One of the unique aspects, says Robertson, is that there’s a focus on how parents can encourage their children to do something to help. That’s most clear when the film features one young 7-year-old London boy who, moved by the destruction of the Haiti earthquake, does something to raise money and help.
“The film explores the role that parents play in helping to nurture, engage and inform children and global citizens who are concerned about issues and decide that they can be a part of different solutions and get involved. To help their children learn how to think beyond their own immediate needs, maybe even beyond the needs of their immediate community. That there are plenty of opportunities for people and families to be involved,” Robertson says.
The other important message is how everyone can do something in their power, no matter how big or small. Not everyone has to be a Bill Gates and set up a multi-billion dollar foundation to solve the problem on a global scale. Contributing to a solution runs the gamut from working on this film like Robertson did to something much simpler.
“It doesn’t have to be life-altering. It can be the great stuff the kids are doing in the recycling club at Middlebrook; it can be picking up extra items at the grocery store to help restock the food pantry,” she says. “I hope people watch this and leave feeling a call to action–‘What can I do?'”
In an area like Fairfield County and Wilton, where the issues of hunger and poverty aren’t as readily apparent, Robertson says it’s especially important for people to see this film and be aware.
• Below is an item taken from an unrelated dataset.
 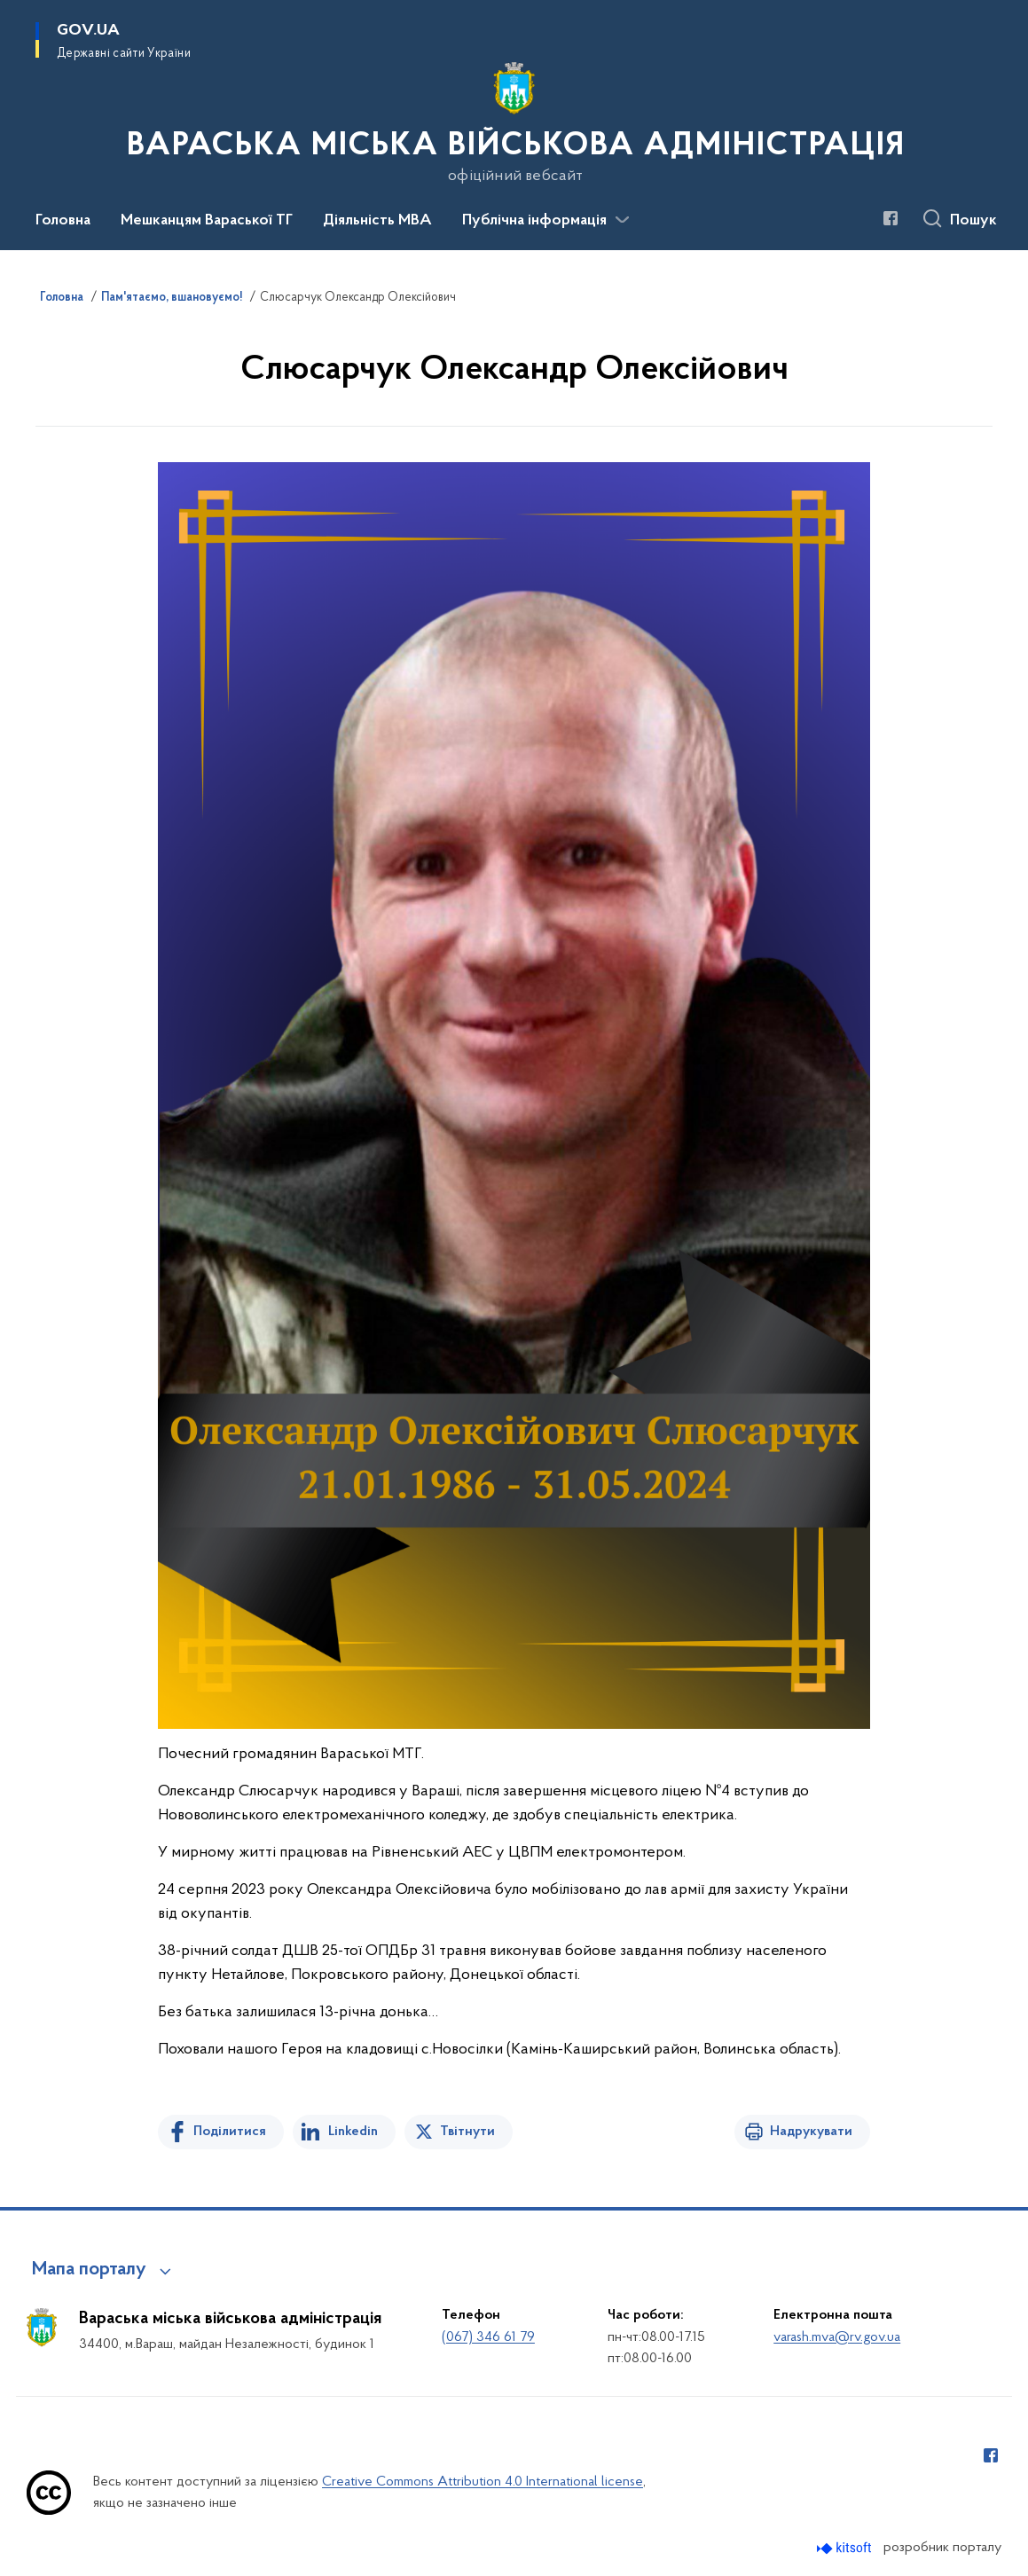 What do you see at coordinates (353, 2131) in the screenshot?
I see `Linkedin [Поділитись в LinkedIn]` at bounding box center [353, 2131]. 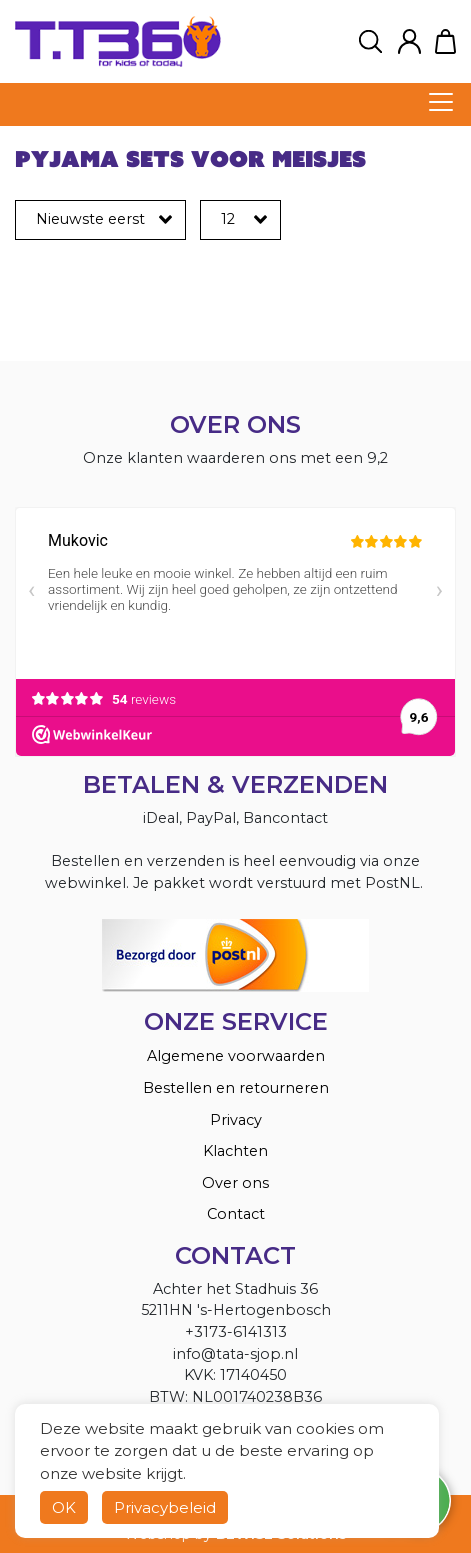 The height and width of the screenshot is (1553, 471). Describe the element at coordinates (165, 1507) in the screenshot. I see `Privacybeleid` at that location.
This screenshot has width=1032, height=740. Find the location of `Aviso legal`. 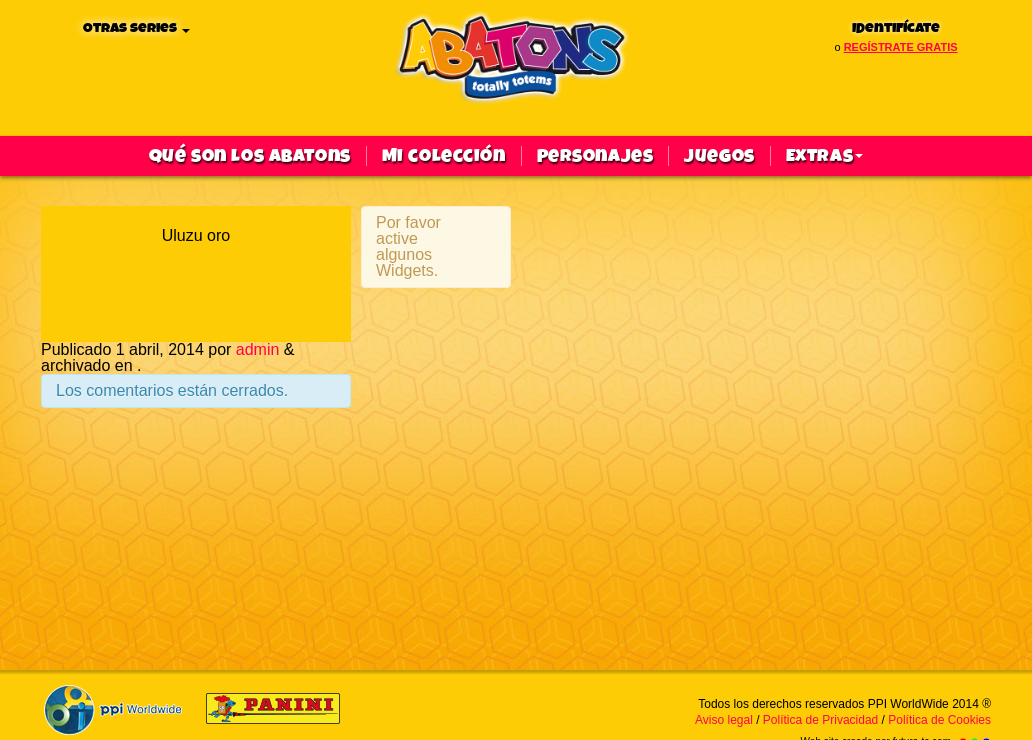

“It can be easy to become myopic, in a small town like Wilton where you forget about the rest of the world, or even that there are people living in your own community who are challenged and having a tough time making ends meet. It’s critical. Plus there are certainly people who have resources, who can be doing more. Sometimes people get so busy with life, they put that ‘stuff’ on the back burner, when it can be so incredibly rewarding and meaningful to help someone else.”
The film premiered in New York last month, and screenings continue to happen around the world, including at several film festivals around the world. Robertson says the plan eventually is to produce a shorter version that can be shown in classrooms. As well, producers hope people will purchase DVD copies and host private in-home screenings, and that there will be other ways to get the film shown–and get the message out.
“All of us who worked on the film, our main objective is to have it seen and to inspire people. There is a call to action at the end–people can actually text from their phones to various organizations that we feature, and our website has lots of links to other organizations we vetted and feel are worthy, and doing good work in the area of poverty and hunger elimination,” Robertson says. “We want people to see it, talk about it and tell other people to see it.”
At this Sunday’s Wilton Library screening, Karslake will participate in a Q&A moderated by Wilton Magazine editor and documentary filmmaker Megan Smith-Harris following the film. Robertson will host a brief reception after the Q&A. The screening begins at 7 p.m.